Commentary

Poking the Bear

Few people want to return to the animosity and tensions that marked relations between Washington and Moscow throughout the cold war. But clumsy policies by both the United States and Russia now threaten to bring back those unhappy days. The Bush administration presses for further expansion of NATO to Russia’s border and is meddling in parochial disputes between Russia and its small neighbor, Georgia. For its part, the Medvedev/Putin regime shows signs of trying to cause headaches for the United States in the Caribbean.

Both governments need to back off. Condoleezza Rice dismisses the concept of spheres of influence as an obsolete notion, but that doctrine is very much alive. U.S. and Russian leaders ignore that reality at their peril.

If a new cold war emerges, Washington will deserve most of the blame because of policies it has pursued since the mid-1990s. But Russia has now become needlessly provocative as well. The dark hints last week that it might station bombers in Cuba is utterly reckless. For Americans, even the possibility that Moscow might deploy a nuclear-capable weapon system in Cuba brings back memories of the most nightmarish episode of the cold war — the Cuban missile crisis. No American government would tolerate such a move — nor should it. Moscow’s growing flirtation with Venezuela’s Hugo Chavez, an obnoxious nemesis of the United States, is less provocative but still creates gratuitous tensions.

Those moves likely reflect mounting Russian anger at U.S. policies that seem calculated to undermine Russia’s influence in its own backyard and humiliate Moscow. Washington’s “in your face” approach is not a recent development. U.S. officials took advantage of Russia’s economic and military disarray during the 1990s to establish a dominant position in Central and Eastern Europe. Washington successfully engineered the admission of Poland, Hungary and the Czech Republic to NATO in 1998 — over the Yeltsin government’s objections. That expansion of the alliance was nonprovocative, though, compared to the second round earlier this decade that incorporated Latvia, Estonia and Lithuania, entities that had been part of the Soviet Union.

NATO expansion was not the only manifestation of contempt for Russia’s interests during the 1990s. So too was Western policy in the Balkans — traditionally a key region of concern to Moscow. In 1995, NATO forces intervened in Bosnia’s civil war to the clear disadvantage of the Serbs, Russia’s long-standing coreligionists and political allies. And then in 1999, the United States and its allies waged an air war against Serbia, ultimately wrenching away its restive province of Kosovo.
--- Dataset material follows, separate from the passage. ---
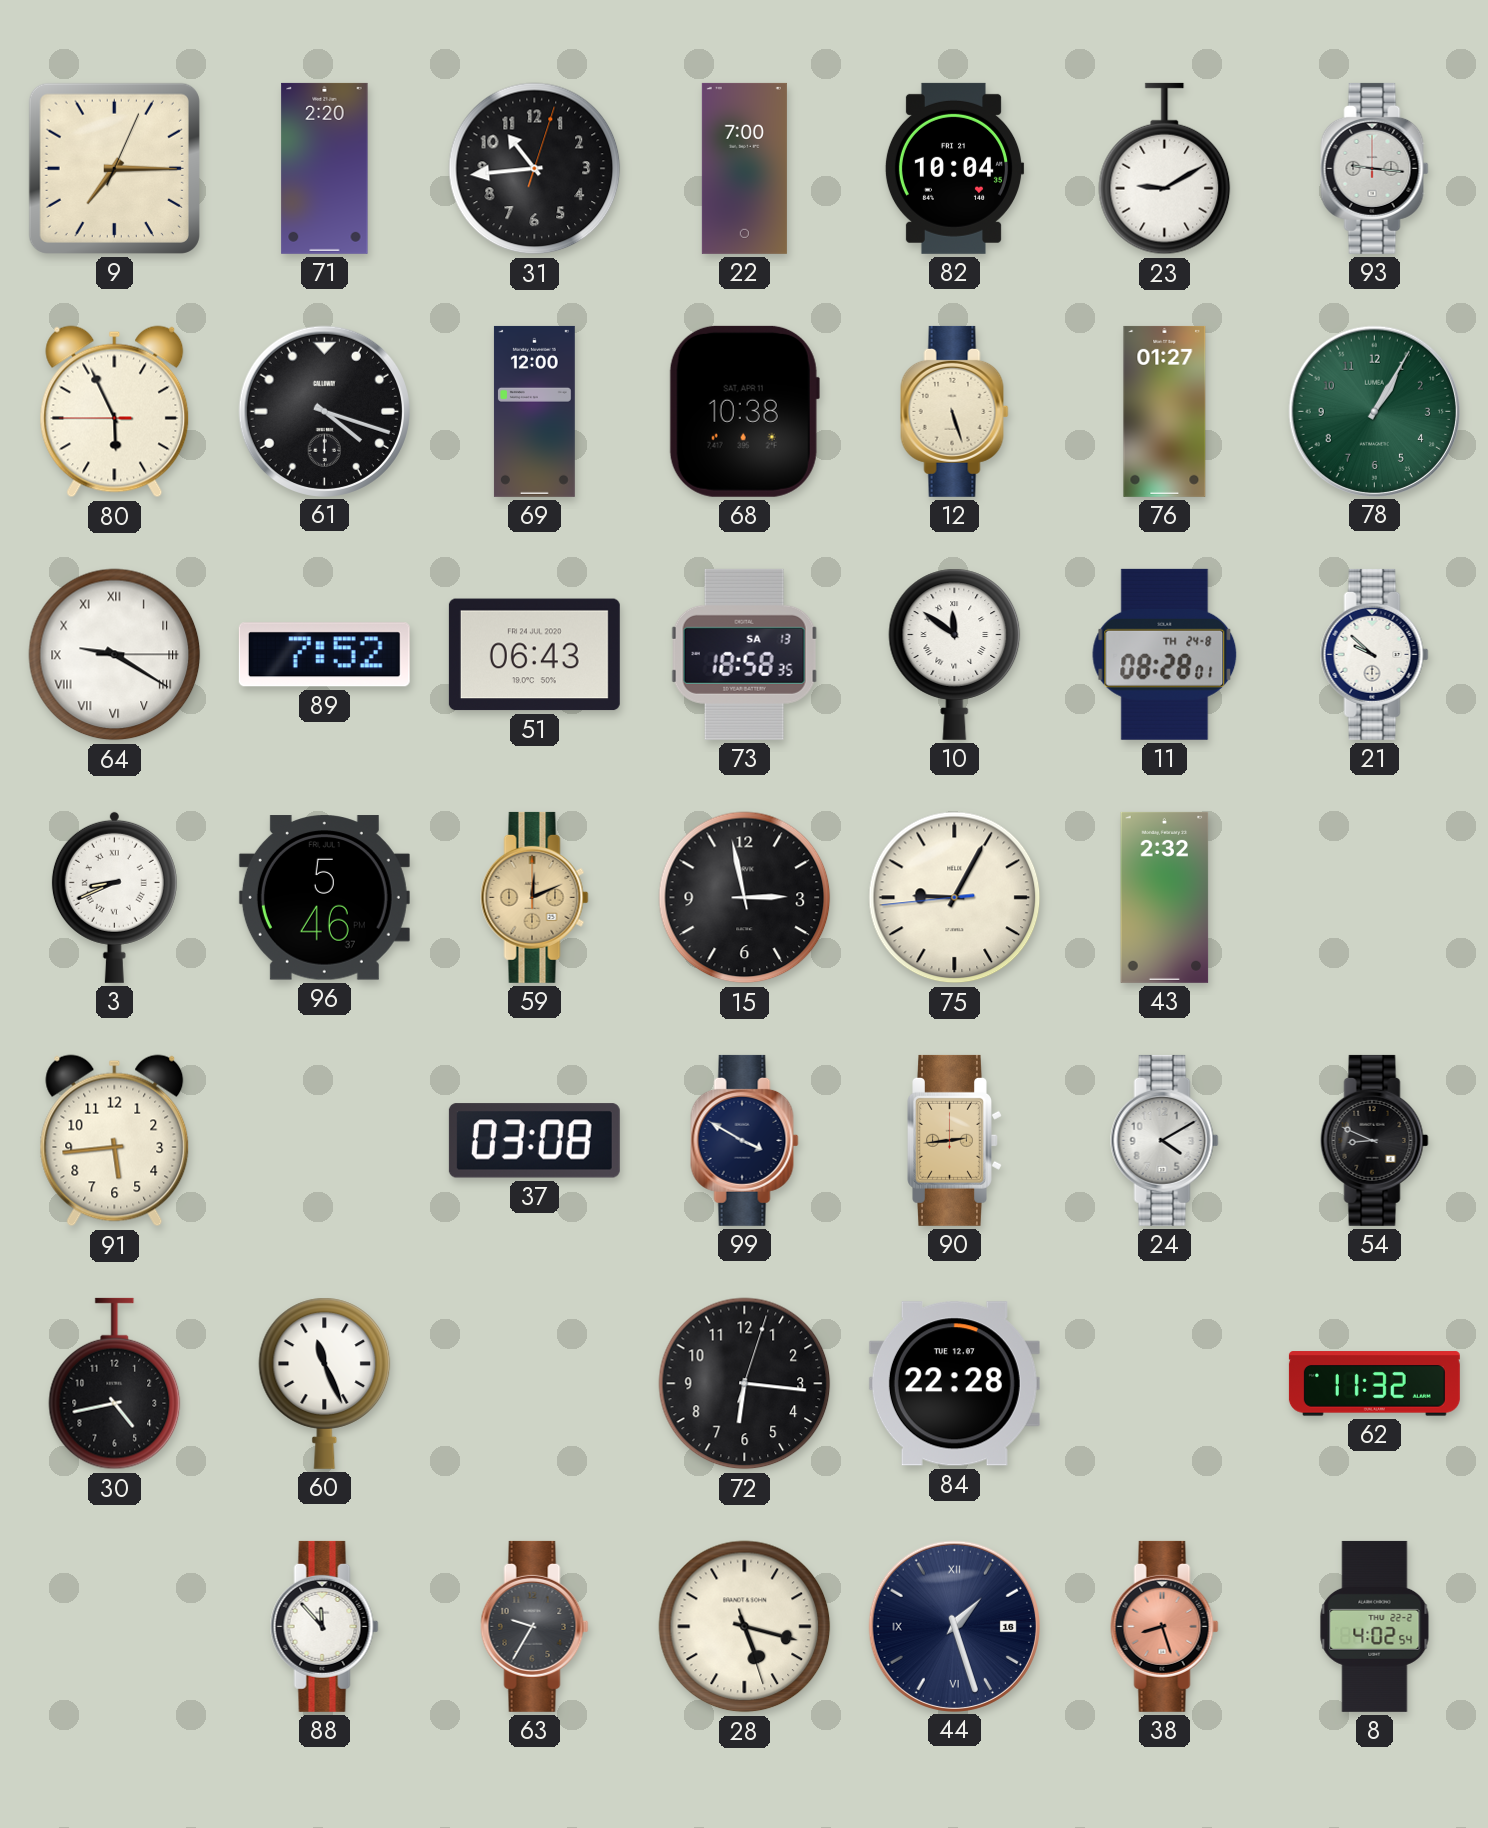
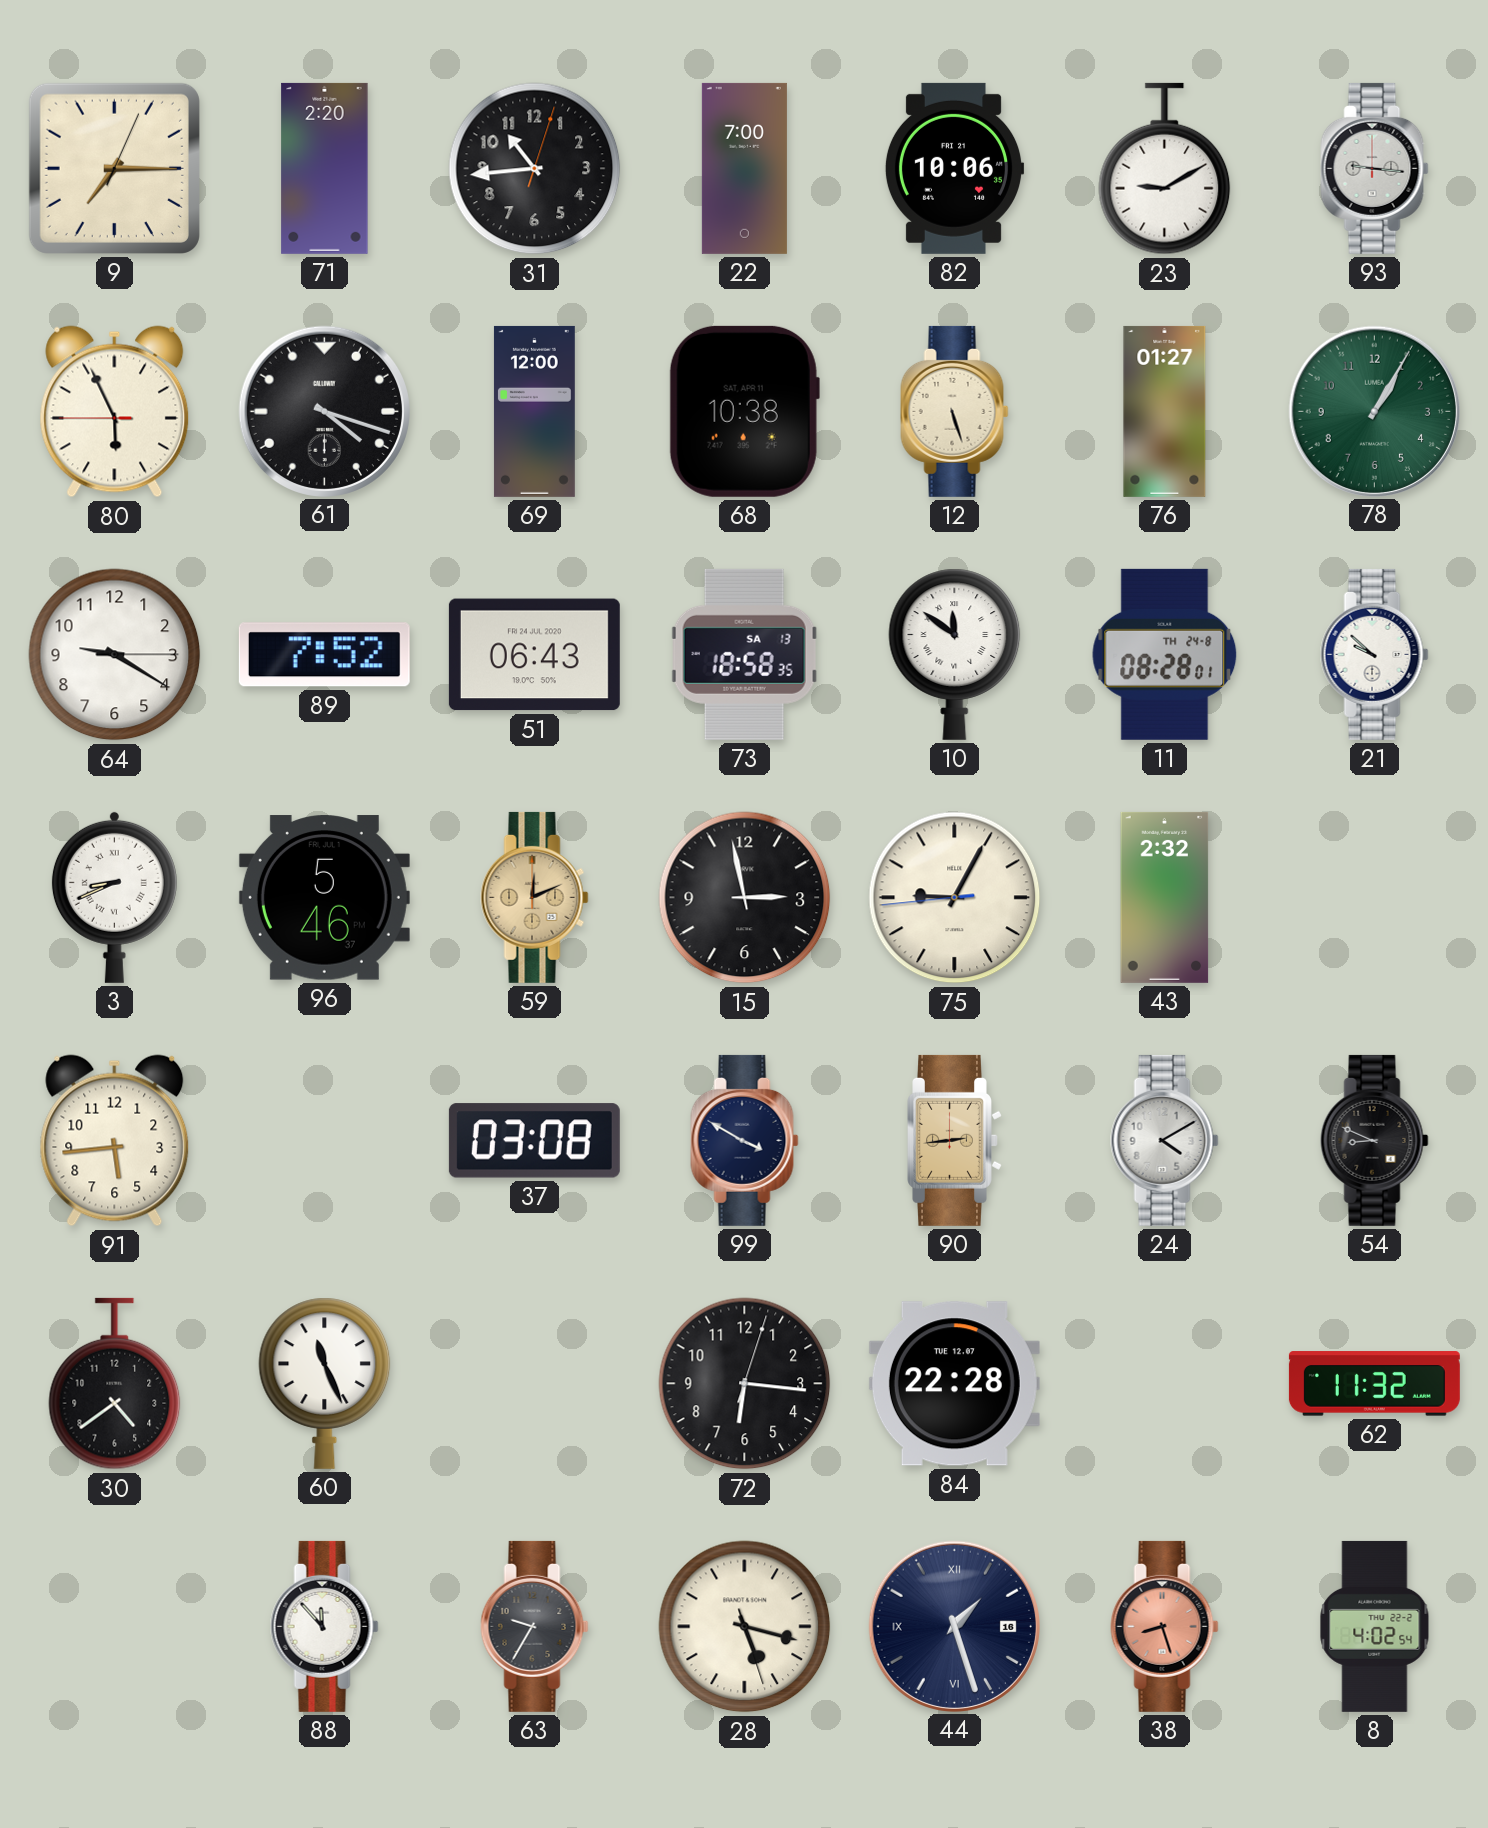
82: 10:04 -> 10:06
64 numerals: Roman -> Arabic
30: 4:43 -> 4:39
Although Russia’s political elite was furious at such behavior, given the weakness of the country, they could do little except issue impotent complaints. But that situation has changed. The country is much stronger both economically and militarily than it was a decade ago, and Moscow has begun to push back. For example, it has emphasized that Washington’s attempt to gain NATO membership for Ukraine and Georgia crosses a bright red line and will not be tolerated.

Both Russia and the United States are engaged in grotesquely immature behavior.”

Unfortunately, U.S. policy makers don’t seem to grasp that the power relationship is different than it was in the 1990s. In just the past month, the Bush administration has pressed forward with plans to deploy missile-defense systems in Poland and the Czech Republic, a move that Russia views as an attempt to degrade the effectiveness of its strategic nuclear forces. In response, Moscow has warned Warsaw and Prague that it will target both countries for retaliation in wartime.

Washington’s Balkan policy has also remained shockingly insensitive. In February, the United States and its leading European allies bypassed the UN Security Council (and hence, Russia’s veto) to grant Kosovo independence. Russia responded by rallying other countries who worry about that precedent with regard to their own secessionist-minded minorities and has blocked Kosovo’s entry into various international organizations. Thanks in part to Moscow’s lobbying, only forty-three governments have recognized Kosovo’s independence — most of them long-standing U.S. allies and clients.

Russian leaders also are showing Washington that Moscow can exploit the Kosovo precedent. In recent months, Russia has stepped up its support for Abkhazia and South Ossetia, two secessionist regions in neighboring Georgia. Unfortunately, instead of beating a graceful diplomatic retreat, the Bush administration has responded with further meddling, even dispatching one thousand U.S. troops for joint training exercises with Georgia’s military.

One could scarcely imagine an issue with less relevance to genuine American interests than the political status of two obscure regions in a small country on Russia’s border. Likewise, it is difficult to imagine what genuine Russian interests justify Moscow’s bid to forge closer ties with the likes of Cuba and Venezuela. Both Russia and the United States are engaged in grotesquely immature behavior. We are not yet in a new cold war, but unless the two governments adopt far more responsible policies, they may soon produce that tragic outcome.

Ted Galen Carpenter, vice president for defense and foreign policy studies at the Cato Institute, is the author of eight books on international affairs, including Smart Power: Toward a Prudent Foreign Policy for America (2008).